All that remained was the paperwork and another surreal snapshot – this time of Woods climbing into his white Mercedes-Benz for the long, lonely drive back down Interstate-95.
He briefly visited the Tour’s fitness trailer, but that was more a formality than a form of treatment. Tour regulations require a player provide the circuit documentation for a withdrawal within 14 days. “Since 99 percent of the time the player has been working with our physio team they usually stop in there afterward and this note is provided by them,” said Tyler Dennis, the Tour’s vice president of competitions.
Last year Woods withdrew seven holes into his final round at The Players with a previously undisclosed neck injury. By comparison this year was almost predictable.
A man who once lived by the mantra that he never showed up unless he was ready to win, rolled into north Florida this week having not touched a club since Augusta National. He played just nine holes on Tuesday and another nine on Wednesday and seemed out of sync from the outset of his opening round.
He was slow, almost sluggish. To put it in context, Kevin Na moves faster. To put it in perspective, he looked like a man doing Tour commissioner Tim Finchem a favor.

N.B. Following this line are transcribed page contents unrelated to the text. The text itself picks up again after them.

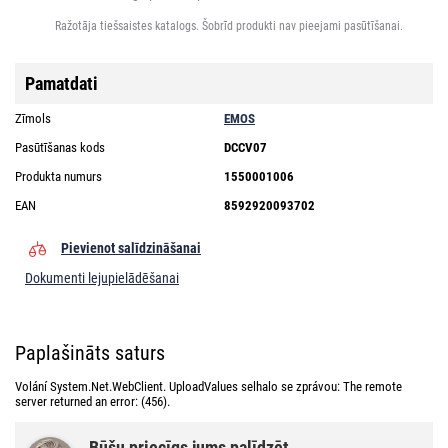
Ražotāja tiešsaistes katalogs. Šobrīd produkti nav pieejami pasūtīšanai.
Pamatdati
Zīmols
EMOS
Pasūtīšanas kods
DCCV07
Produkta numurs
1550001006
EAN
8592920093702
Pievienot salīdzināšanai
Dokumenti lejupielādēšanai
Paplašināts saturs
Volání System.Net.WebClient. UploadValues selhalo se zprávou: The remote
server returned an error: (456).
Būšu priecīgs jums palīdzēt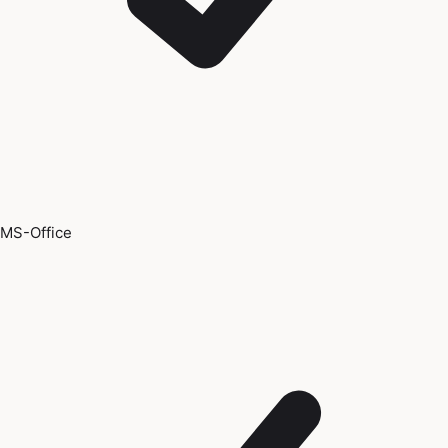
MS-Office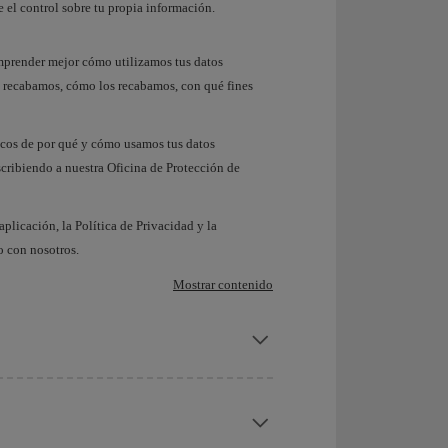
 el control sobre tu propia información.
omprender mejor cómo utilizamos tus datos
ue recabamos, cómo los recabamos, con qué fines
ficos de por qué y cómo usamos tus datos
scribiendo a nuestra Oficina de Protección de
aplicación, la Política de Privacidad y la
o con nosotros.
Mostrar contenido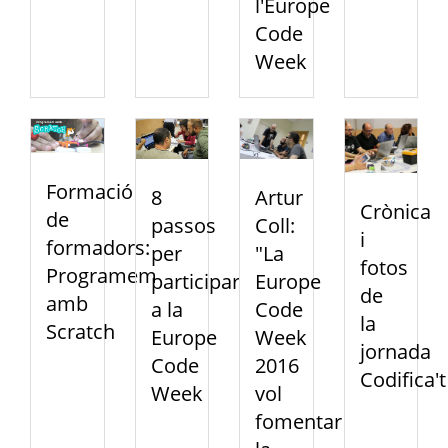
l'Europe
Code
Week
Formació
Artur
8
Crònica
de
Coll:
passos
i
formadors:
"La
per
fotos
Programem
Europe
participar
de
amb
Code
a la
la
Scratch
Week
Europe
jornada
2016
Code
Codifica't
vol
Week
fomentar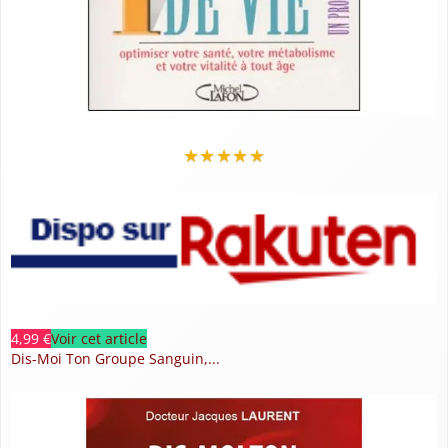
★
★
★
★
★
4,99 €
Voir cet article
Dis-Moi Ton Groupe Sanguin,...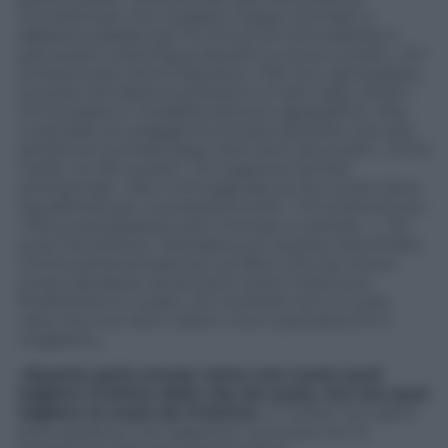
Cicciolina per non scadere troppo nel trash e
abbiamo parlato per 10 minuti di normodotati e
peli pubici sulla lingua davanti a una ex suora?»
. Chi
s’improvvisa critico televisivo:
«Per la tv generalista,
la suora che sbarca sull’isola è un bel colpo, eheh»
.
Chi la esalta in modalità retorico-agiografica:
«Ma…
ci pensate al coraggio di tornare ad avere una vita
da donna normale dopo tanti anni da suora?»
. Chi fa
l’ultrà:
«Io tifo suora!!»
. Chi sogna la nemesi
anticlericale:
«Ma vi immaginate se l’ex suora viene
squalificata per una bestemmia?»
. Chi è prevenuto:
«’Sta suora passerà tutto il tempo a cantare…»
. C’è
pure l’eccezione:
«Ma basta con questa cosa di fare
continuamente battute sul fatto che sia una ex
suora, lasciatela venire fuori come Cristina se
finalmente lo vuole!»
. Eh ma forse non lo vuole,
visto che non sta in bikini, ma in pantaloncini e
maglietta…
«Questa parla ancora come una suora: puoi
togliere Cristina dalla vita da suora, ma non puoi
togliere la suora da Cristina».
E Twitter ha capito
pure questo e non approva:
«La suora con la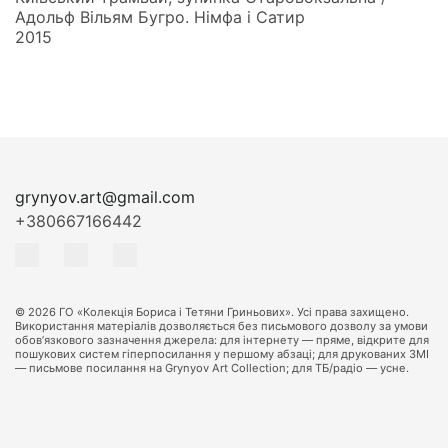
Адольф Вільям Бугро. Німфа і Сатир
2015
grynyov.art@gmail.com
+380667166442
© 2026 ГО «Колекція Бориса і Тетяни Гриньових». Усі права захищено.
Використання матеріалів дозволяється без письмового дозволу за умови
обов’язкового зазначення джерела: для інтернету — пряме, відкрите для
пошукових систем гіперпосилання у першому абзаці; для друкованих ЗМІ
— письмове посилання на Grynyov Art Collection; для ТБ/радіо — усне.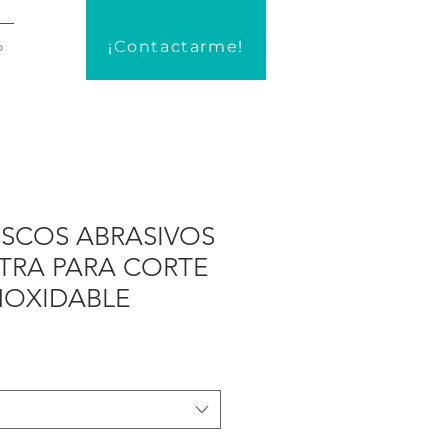
¡Contactarme!
o
ISCOS ABRASIVOS
XTRA PARA CORTE
NOXIDABLE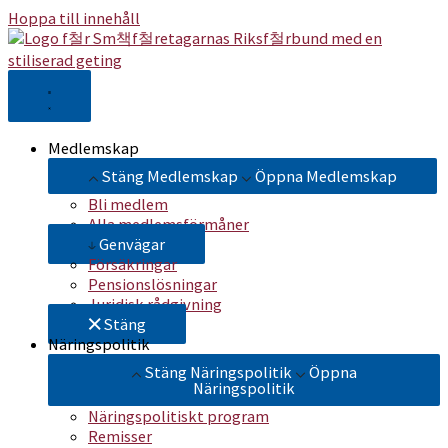
Hoppa till innehåll
Medlemskap
Stäng Medlemskap
Öppna Medlemskap
Bli medlem
Alla medlemsförmåner
Genvägar
Försäkringar
Pensionslösningar
Juridisk rådgivning
Stäng
Näringspolitik
Stäng Näringspolitik
Öppna
Näringspolitik
Näringspolitiskt program
Remisser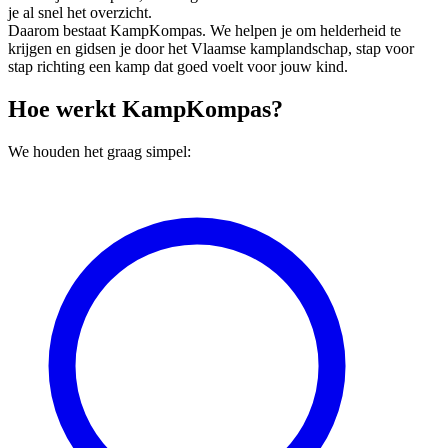
je al snel het overzicht.
Daarom bestaat KampKompas. We helpen je om helderheid te
krijgen en gidsen je door het Vlaamse kamplandschap, stap voor
stap richting een kamp dat goed voelt voor jouw kind.
Hoe werkt KampKompas?
We houden het graag simpel: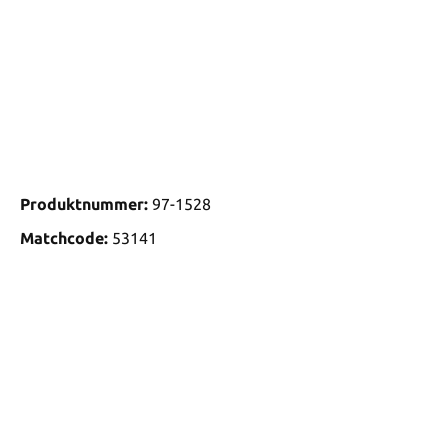
Produktnummer:
97-1528
Matchcode:
53141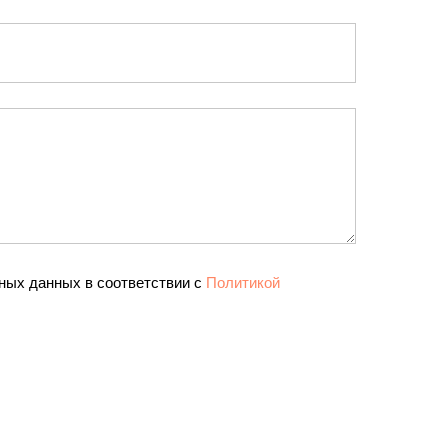
ных данных в соответствии с
Политикой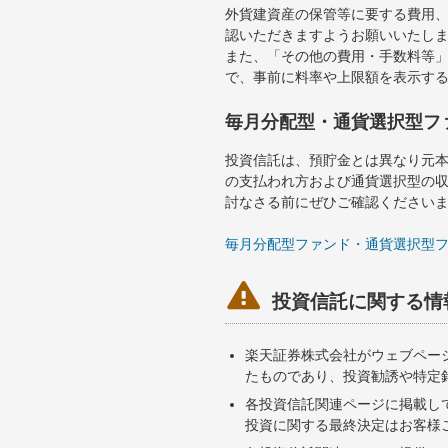
外貨建資産の保管等に要する費用
認いただきますようお願いいたし
また、「その他の費用・手数料等
で、事前に料率や上限額を表示す
毎月分配型・通貨選択型フ
投資信託は、預貯金とは異なり元
の支払われ方および通貨選択型の
討なさる前にぜひご確認ください
毎月分配型ファンド・通貨選択型

投資信託に関する情
楽天証券株式会社がウェブペー
たものであり、投資勧誘や特定
各投資信託関連ページに掲載し
投資に関する最終決定はお客様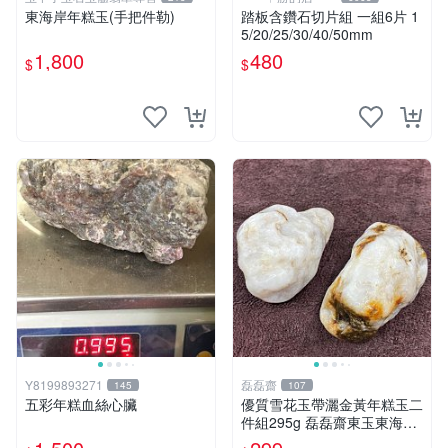
東海岸年糕玉(手把件勒)
踏板含鑽石切片組 一組6片 1
5/20/25/30/40/50mm
1,800
480
$
$
Y8199893271
磊磊齋
145
107
五彩年糕血絲心臟
優質雪花玉帶灑金黃年糕玉二
件組295g 磊磊齋東玉東海岸
心臟石皮蛋青老麥芽黑鬼年糕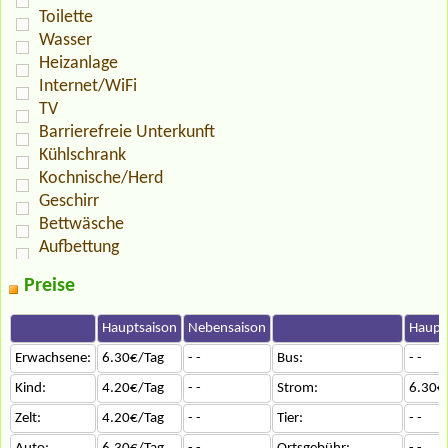
Toilette
Wasser
Heizanlage
Internet/WiFi
TV
Barrierefreie Unterkunft
Kühlschrank
Kochnische/Herd
Geschirr
Bettwäsche
Aufbettung
Preise
Hauptsaison
Nebensaison
Haupt
Erwachsene:
6.30€/Tag
- -
Bus:
- -
Kind:
4.20€/Tag
- -
Strom:
6.30€
Zelt:
4.20€/Tag
- -
Tier:
- -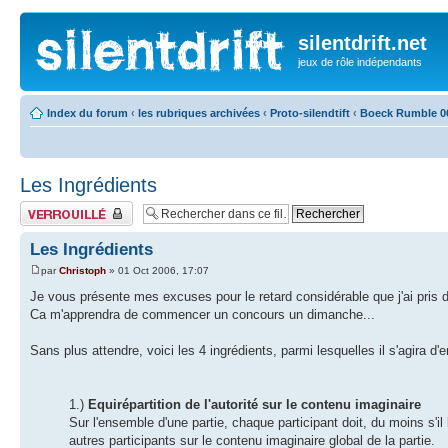
silentdrift.net
jeux de rôle indépendants
Index du forum
‹
les rubriques archivées
‹
Proto-silendtift
‹
Boeck Rumble 0
Les Ingrédients
Fil verrouillé
Les Ingrédients
par
Christoph
» 01 Oct 2006, 17:07
Je vous présente mes excuses pour le retard considérable que j'ai pris 
Ca m'apprendra de commencer un concours un dimanche...
Sans plus attendre, voici les 4 ingrédients, parmi lesquelles il s'agira d'
1.)
Equirépartition de l'autorité sur le contenu imaginaire
Sur l'ensemble d'une partie, chaque participant doit, du moins s'il le
autres participants sur le contenu imaginaire global de la partie.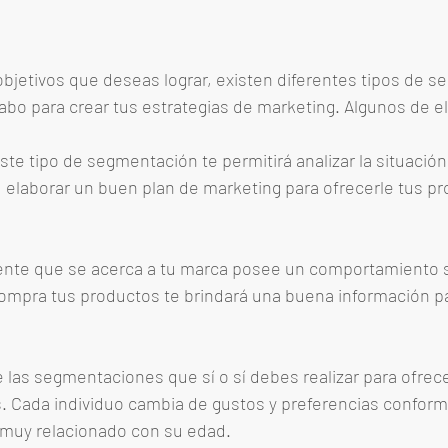
bjetivos que deseas lograr, existen diferentes tipos de s
abo para crear tus estrategias de marketing. Algunos de el
este tipo de segmentación te permitirá analizar la situaci
í, elaborar un buen plan de marketing para ofrecerle tus pr
liente que se acerca a tu marca posee un comportamiento s
ompra tus productos te brindará una buena información p
e las segmentaciones que sí o sí debes realizar para ofrece
s. Cada individuo cambia de gustos y preferencias conform
 muy relacionado con su edad. 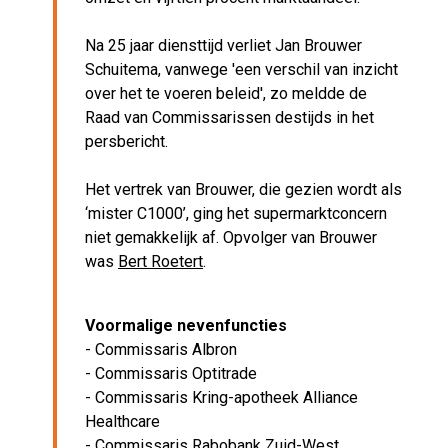
Na 25 jaar diensttijd verliet Jan Brouwer
Schuitema, vanwege 'een verschil van inzicht
over het te voeren beleid', zo meldde de
Raad van Commissarissen destijds in het
persbericht.
Het vertrek van Brouwer, die gezien wordt als
‘mister C1000’, ging het supermarktconcern
niet gemakkelijk af. Opvolger van Brouwer
was
Bert Roetert
.
Voormalige nevenfuncties
- Commissaris Albron
- Commissaris Optitrade
- Commissaris Kring-apotheek Alliance
Healthcare
- Commissaris Rabobank Zuid-West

That he was playing TPC Sawgrass was a bigger surprise than his early exit. It’s now been a decade since he won the “fifth major” and a player who has etched out a Hall-of-Fame career by outworking his competition has become something of a part-time player, the byproduct of injury and off-course turmoil.
The mind may be willing, but not the body.
Asked if he was advised by his doctors not to play TPC Sawgrass, Woods said he was not. “They said I could play,” he said “The more rest the better it would be, obviously. It’s a big event.”
The tournament that is, not Woods’ withdrawal. Although the latter certainly qualifies as a happening. One source with knowledge of the injury said the bigger concern is the Achilles ailment, which are historically slow to heal and easy to reinjure.
A Tour trainer said it would take a “normal person” about eight weeks to fully recover from a similar injury. But, of course. Woods doesn’t have that kind of time, nor is he a “normal person.”
He now has three weeks before his next potential start at the Memorial, and just over a month before the U.S. Open. Make no mistake, the man who dismissed doctors’ orders to play the 2008 U.S. Open on one leg will be at Congressional the second week of June.
The only question is what will he bring to the season’s second major? Or even if he will be able to play Congressional?
The camp’s plan now is to wait. Asked if Woods intended to have a magnetic resonance imaging test done on his ailing left knee or Achilles his manager, Mark Steinberg, said via e-mail: “That is not the case. We are in the evaluating phase right now and will determine the next steps.”
For all the concerns that were born from Woods’ off-course missteps in 2010, it was his slowly deteriorating health that should have concerned the powers in Ponte Vedra Beach, Fla., the most.
Scandal, it now seems, he can deal with. A chronically ailing left leg and a swing that takes a toll with every turn, however, may be a different story.